• Hi everybody,

    I’m experiencing some odd behavior. I have quite a large database for a multi-author website (not multisite). There’s 6 or 7 custom post types, custom taxonomies, almost 80k of posts (all post types combined), postmeta about 400k rows and around 80k images. That’s a lot I’d say, but I have a really strong machine (self-hosted) to handle all this and I have a caching plugin in place (Cachify btw, which does a great job).

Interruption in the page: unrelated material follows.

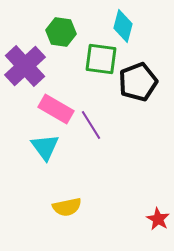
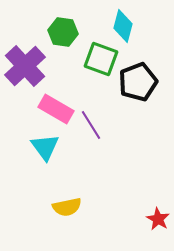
green hexagon: moved 2 px right
green square: rotated 12 degrees clockwise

    The frontend is lightning fast, cached and uncached. So is the admin backend for me as an administrator. But roles other than admin, such as a regular editor, have quite a slow admin backend. Not unusably slow, but 4 sec for page load time on list views and on post edit screens. The admin gets those screens in 0.7 sec. Any idea where this may come from?

    According to Query Monitor plugin the slow views for the editors do not come from slow DB queries, they’re at around 0.2 sec. So might this be a PHP related issue? But how can this be different for admins and editors?

    BTW, I tried this plugin: https://github.com/alleyinteractive/wp_enqueue_media_override since the wp_enqueue_media function for audio and video files seemed to slow down things, but that wasn’t the problem (but caused another one).

    Thanks!
    Thomas

Viewing 2 replies - 1 through 2 (of 2 total)
  • fwu2016

    (@fwu2016)

    We have encountered the same strange issue. Any updates on how to fix this issue?

    Thread Starter achthomas

    (@achthomas)

    i have run into this issue again for another site, so i decided to have another look into it again. what i’ve overlooked last time was the HTTP requests that query monitor lists. those http request seem to check api.www.ads-software.com for updates and add 3-4 secs to a page load, but strangely only for non-admin roles. so i added a little code to a custom plugin which disable those checks for non-admins. they don’t need that, since the admin takes care of housekeeping.

    
    add_filter('pre_http_request', function() {
        if(!current_user_can('update_core')){
    		return;
    	}
    });
    

    fixed the issue for me. if a non-admin logs in, the requests get circumvented by forcing (quick) timeouts.

    hope this helps.

    • This reply was modified 7 years, 5 months ago by achthomas.